The Concrete Goals listed in the Communist Manifesto came from the practice of the Communist League; they were not theoretically derived. The general goal of socialism as something which could be proclaimed as a goal was also rooted in the practice of the European proletariat during the first half of the 19th-c. In fact, the Manifesto is NOT a theoretical document.

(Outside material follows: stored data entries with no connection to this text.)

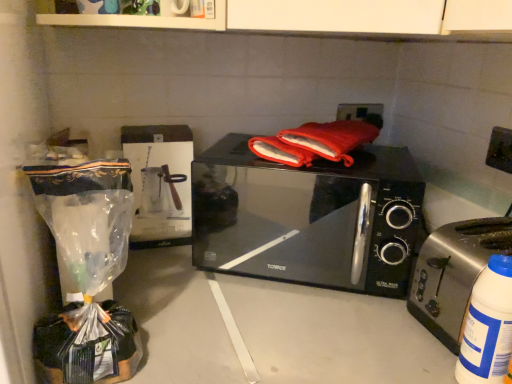 Question: Is black glossy microwave at center facing away from satin silver toaster at right?

Choices:
 (A) yes
 (B) no

Answer: (B)

Question: Can you see black glossy microwave at center touching satin silver toaster at right?

Choices:
 (A) no
 (B) yes

Answer: (A)

Question: Can you confirm if black glossy microwave at center is positioned to the left of satin silver toaster at right?

Choices:
 (A) yes
 (B) no

Answer: (A)

Question: Is black glossy microwave at center aimed at satin silver toaster at right?

Choices:
 (A) no
 (B) yes

Answer: (A)

Question: Is black glossy microwave at center in front of satin silver toaster at right?

Choices:
 (A) no
 (B) yes

Answer: (A)

Question: In terms of size, does satin silver toaster at right appear bigger or smaller than black glossy microwave at center?

Choices:
 (A) small
 (B) big

Answer: (A)

Question: Considering the positions of satin silver toaster at right and black glossy microwave at center in the image, is satin silver toaster at right taller or shorter than black glossy microwave at center?

Choices:
 (A) short
 (B) tall

Answer: (A)

Question: In the image, is satin silver toaster at right positioned in front of or behind black glossy microwave at center?

Choices:
 (A) front
 (B) behind

Answer: (A)

Question: Is point (450, 266) closer or farther from the camera than point (249, 178)?

Choices:
 (A) closer
 (B) farther

Answer: (A)

Question: Based on their positions, is satin silver toaster at right located to the left or right of white plastic bottle at lower right?

Choices:
 (A) left
 (B) right

Answer: (B)

Question: Is satin silver toaster at right in front of or behind white plastic bottle at lower right in the image?

Choices:
 (A) front
 (B) behind

Answer: (B)

Question: From the image's perspective, is satin silver toaster at right positioned above or below white plastic bottle at lower right?

Choices:
 (A) below
 (B) above

Answer: (B)

Question: Is satin silver toaster at right situated inside white plastic bottle at lower right or outside?

Choices:
 (A) inside
 (B) outside

Answer: (B)

Question: Does point (501, 276) appear closer or farther from the camera than point (437, 271)?

Choices:
 (A) closer
 (B) farther

Answer: (A)

Question: Is white plastic bottle at lower right spatially inside satin silver toaster at right, or outside of it?

Choices:
 (A) outside
 (B) inside

Answer: (A) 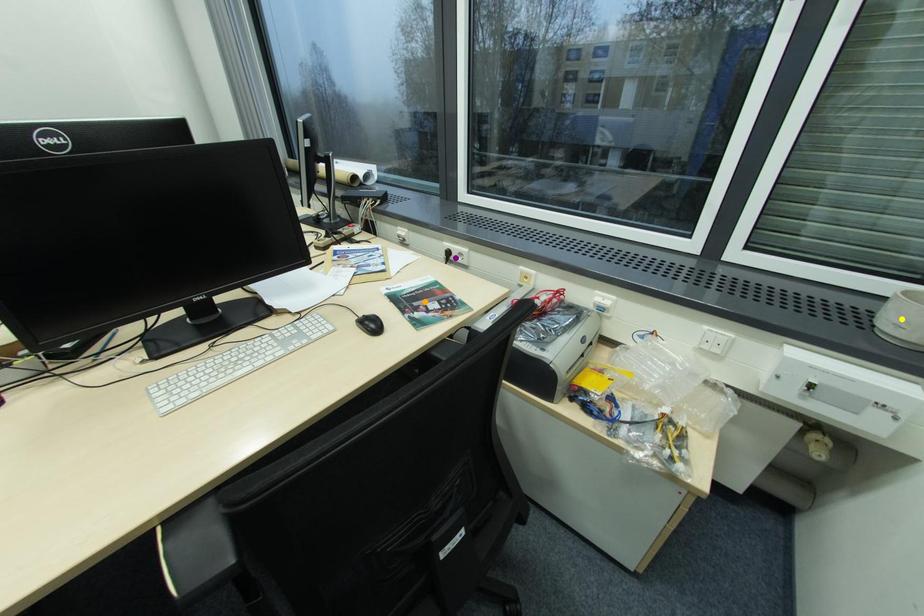 Order these from nearest to farthest:
A) yellow point
B) orange point
C) purple point

1. yellow point
2. orange point
3. purple point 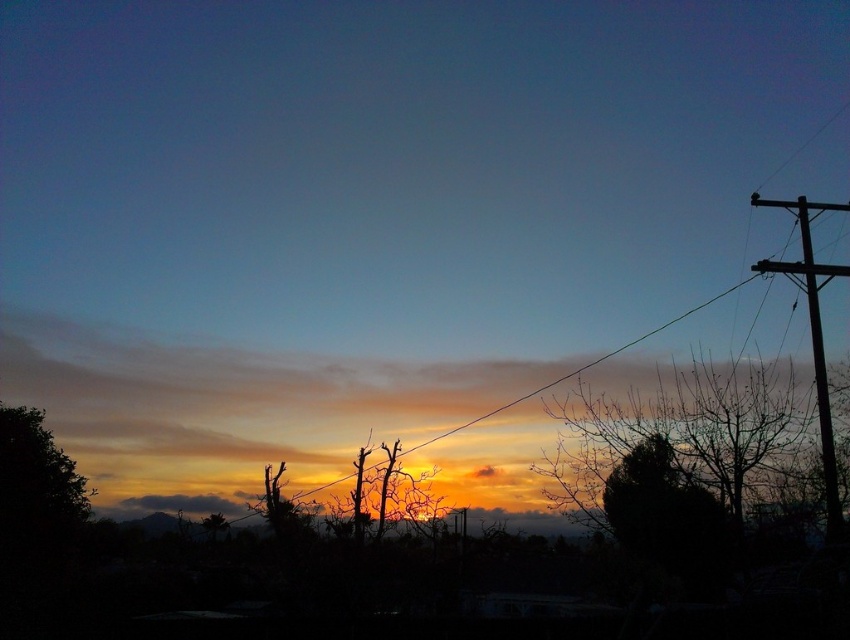 Question: Does dark green leafy tree at lower left appear on the left side of brown wooden telegraph pole at right?

Choices:
 (A) yes
 (B) no

Answer: (A)

Question: Which object is closer to the camera taking this photo?

Choices:
 (A) green wire at center
 (B) brown wooden telegraph pole at right
 (C) dark green leafy tree at lower left

Answer: (B)

Question: Among these objects, which one is farthest from the camera?

Choices:
 (A) green wire at center
 (B) dark green leafy tree at lower left
 (C) silhouette leafless at right
 (D) brown wooden telegraph pole at right

Answer: (B)

Question: Is dark green leafy tree at lower left to the left of green wire at center from the viewer's perspective?

Choices:
 (A) no
 (B) yes

Answer: (B)

Question: Can you confirm if brown wooden telegraph pole at right is smaller than green wire at center?

Choices:
 (A) yes
 (B) no

Answer: (A)

Question: Which point is farther to the camera?

Choices:
 (A) silhouette leafless at right
 (B) brown wooden telegraph pole at right

Answer: (A) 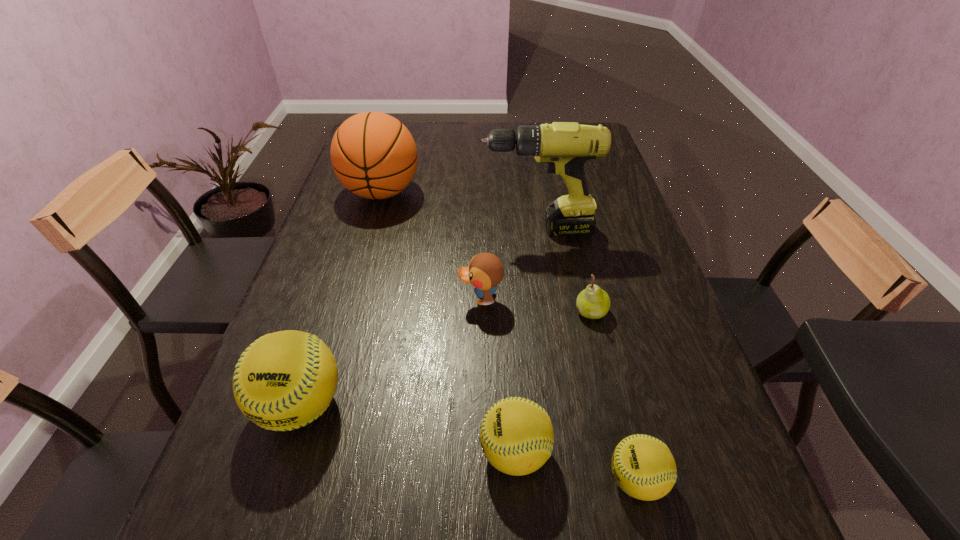 Point out which softball is positioned as the nearest to the rightmost softball. Please provide its 2D coordinates. Your answer should be formatted as a tuple, i.e. [(x, y)], where the tuple contains the x and y coordinates of a point satisfying the conditions above.

[(516, 435)]

This screenshot has height=540, width=960. Identify the location of free space that satisfies the following two spatial constraints: 1. on the front side of the pear; 2. on the left side of the basketball. (347, 312).

Find the location of a particular element. vacant space that satisfies the following two spatial constraints: 1. on the handle side of the tallest object; 2. on the back side of the pear is located at coordinates (549, 312). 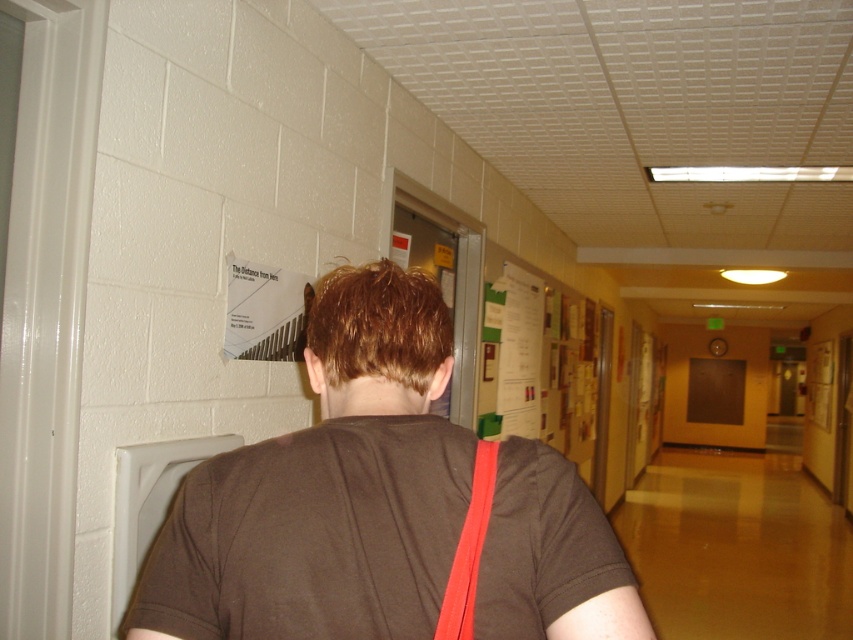 Question: Among these points, which one is nearest to the camera?

Choices:
 (A) (195, 609)
 (B) (466, 538)

Answer: (B)

Question: Among these points, which one is farthest from the camera?

Choices:
 (A) (148, 568)
 (B) (494, 445)

Answer: (A)

Question: Can you confirm if brown cotton shirt at center is positioned to the left of neon pink fabric strap at back?

Choices:
 (A) yes
 (B) no

Answer: (A)

Question: Is brown cotton shirt at center wider than neon pink fabric strap at back?

Choices:
 (A) no
 (B) yes

Answer: (B)

Question: Where is brown cotton shirt at center located in relation to neon pink fabric strap at back in the image?

Choices:
 (A) right
 (B) left

Answer: (B) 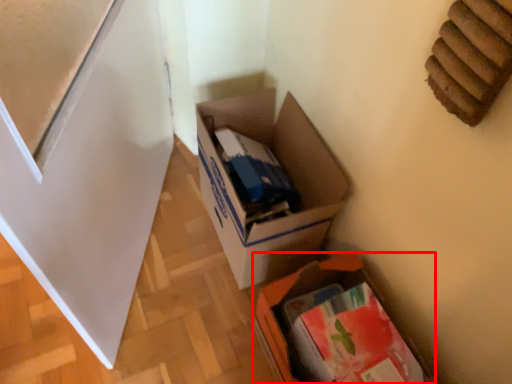 Question: From the image's perspective, where is box (annotated by the red box) located relative to box?

Choices:
 (A) above
 (B) below

Answer: (B) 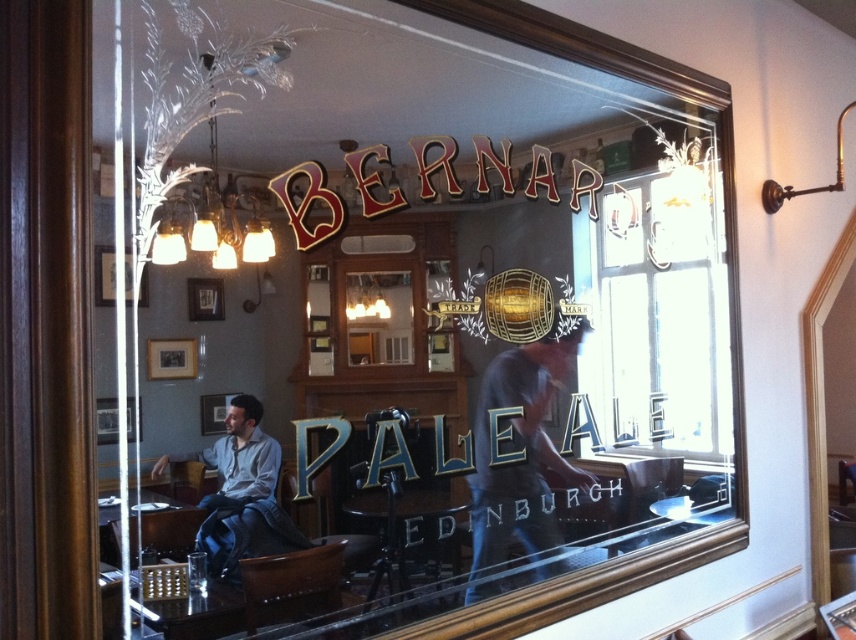 You are a customer entering the pub and looking around. You notice a transparent glass window at center and dark blue jeans at center. Which object takes up more space in the scene?

The transparent glass window at center is bigger than dark blue jeans at center, so the transparent glass window at center takes up more space in the scene.

You are a customer standing in the pub and want to look outside through the transparent glass window at center. However, you are wearing the dark blue jeans at center. Can you see outside through the window without bending down?

The transparent glass window at center is much taller than the dark blue jeans at center, so you can see outside without bending down because the window is higher up than your jeans.

You are a customer sitting at a table in the pub. You notice both the transparent glass window at center and the dark blue jeans at center. Which object is closer to you?

The transparent glass window at center is closer to you than the dark blue jeans at center.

For Marx's _theory_ you have to go to his Critique of Political economy: Theories of Surplus Value, Capital, Grudrisse.
Carroi
^^^^
Engels would seem to disagree that the Manifesto is not a theoretical document, a theory of history, here:
The 1872 German Edition
The Communist League, an international association of workers, which could of course be only a secret one, under conditions obtaining at the time, commissioned us, the undersigned, at the Congress held in London in November 1847, to write for publication a detailed _theoretical_ (emphasis added -CB) and practical programme for the Party. The practical programme in the Manifesto follows from the long historical materialist theory that proceeds it in the document.
and here
1. “This proposition,” I wrote in the preface to the English translation, “which, in my opinion, is destined to do for history what Darwin’ s _theory_ ( emphasis added -CB) has done for biology, we both of us, had been gradually approaching for some years before 1845. How far I had independently progressed towards it is best shown by my Conditions of the Working Class in England. But when I again met Marx at Brussels, in spring 1845, he had it already worked out and put it before me in terms almost as clear as those in which I have stated it here.” [Note by Engels to the German edition of 1890]
http://www.marxists.org/archive/marx/works/1848/communist-manifesto/preface.htm
Carrol's implication here and repeated refrain over the years that Marx and Engels held his view on the relationship between theory and practice is nonsense.